Korektor można nakładać zarówno pod podkład, jak i nad. Jakie sztuczki potrafi ten kosmetyk?
Ukrywanie cieni pod oczami
W tym przypadku najlepiej będzie sięgnąć po płynny korektor tzw. flamaster, który po przekręceniu odmierza krople. Może być matowy lub rozświetlający, z odbijającymi światło pigmentami. Taki korektor należy stosować samodzielnie. Pokrywamy nimi nie tylko sińce, ale też okolice 2-3 mm poza nimi, zaznaczając jakby trójkąty. Dzięki temu unikniemy efektu pandy.

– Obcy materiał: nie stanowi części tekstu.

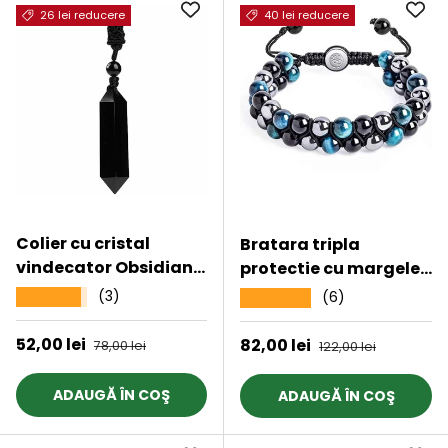
26 lei reducere
40 lei reducere
Colier cu cristal
Bratara tripla
vindecator Obsidian
protectie cu margele
Negru, in forma
8mm din 3 pietre
(3)
★★★★★
(6)
★★★★★
hexagonala cu dublu
semipretioase: Ochi
varf si franghie
de tigru albastru,
Preț de vânzare
52,00 lei
Preț obișnuit
Preț de vânzare
82,00 lei
Preț obișnuit
78,00 lei
122,00 lei
neagra ajustabila -
Hematita si Obsidian
pentru protectie,
ADAUGĂ ÎN COŞ
ADAUGĂ ÎN COŞ
stabilitate si armonie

Te dodatkowe 2-3 mm pozwolą zatrzeć granice między cieniem korektora i podkładu na pozostałej części twarzy.
Maskowanie krost
Najlepiej sprawdzi się korektor w sztyfcie, kredce lub emulsji, beżowy albo zielony (zielony pod podkład, beżowy na). Maskujemy korektorem wypukły wyprysk, jeśli rozetrzemy kosmetyk dookoła, zmiana będzie bardziej widoczna. Potem ruchem ugniatającym przypudruj ślad korektora. Gdy wybieramy zielony, lekko wklepujemy podkład i używamy pudru.
Na przebarwienia i rumień
Duże czerwone zmiany, pajączki i krostki zatuszujemy korektorem zielonym. Brązowe i szare plamki - zółtym lub różowym, wszystkie inne zmiany - beżowym. Zielony, żółty i różowy stosujemy pod podkład, natomiast beżowy na. Wklepujemy korektor palcami lub nakładamy go lekko zwilżoną gąbką, wykonując ruchy lekko wciskające kosmetyk w to miejsce, które chcemy zatuszować.
Na zbyt bladą twarz
Szybko wysychający, długotrwały korektor w emulsji spełni to zadanie, gdy nie używamy podkładu. Do cery większości dojrzałych Polek pasują beże z domieszką żółtego pigmentu. Możemy go stosować samodzielnie miejscowo przed nałożeniem pudru. Można zainwestować w jeden multifunkcyjny korektor beżowy matowy lub dwa osobne: jeden matowy do twarzy (w odcieniu cery), drugi lżejszy rozświetlający cienie pod oczami.